**INSTRUCTIONS TO FOLLOW**:
From the first line of the listing, copy each line exactly until you have included the line with "vengano ricordati più"; leave out the pictures.
------ SOURCE MATERIAL ------
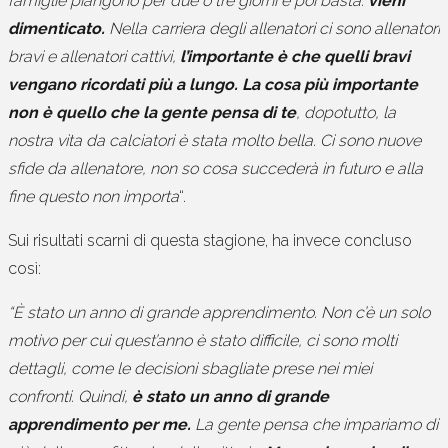
famiglie piangono per due o tre giorni e poi basta:
vieni
dimenticato.
Nella carriera degli allenatori ci sono allenatori
bravi e allenatori cattivi,
l’importante è che quelli bravi
vengano ricordati più a lungo. La cosa più importante
non è quello che la gente pensa di te
, dopotutto, la
nostra vita da calciatori è stata molto bella. Ci sono nuove
sfide da allenatore, non so cosa succederà in futuro e alla
fine questo non importa
“.
Sui risultati scarni di questa stagione, ha invece concluso
così:
“È stato un anno di grande apprendimento. Non c’è un solo
motivo per cui quest’anno è stato difficile, ci sono molti
dettagli, come le decisioni sbagliate prese nei miei
confronti. Quindi,
è stato un anno di grande
apprendimento per me.
La gente pensa che impariamo di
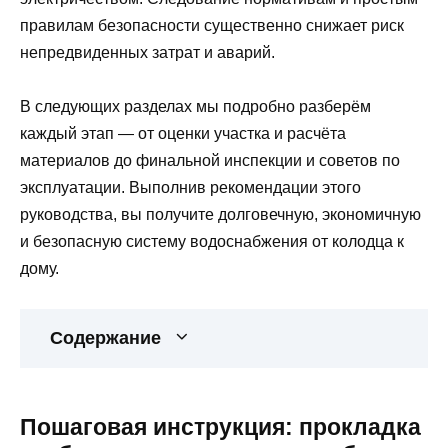
правилам безопасности существенно снижает риск
непредвиденных затрат и аварий.
В следующих разделах мы подробно разберём
каждый этап — от оценки участка и расчёта
материалов до финальной инспекции и советов по
эксплуатации. Выполнив рекомендации этого
руководства, вы получите долговечную, экономичную
и безопасную систему водоснабжения от колодца к
дому.
Содержание
Пошаговая инструкция: прокладка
------
**FINISHED EXERCISE**:
famiglie piangono per due o tre giorni e poi basta:
vieni
dimenticato.
Nella carriera degli allenatori ci sono allenatori
bravi e allenatori cattivi,
l’importante è che quelli bravi
vengano ricordati più a lungo. La cosa più importante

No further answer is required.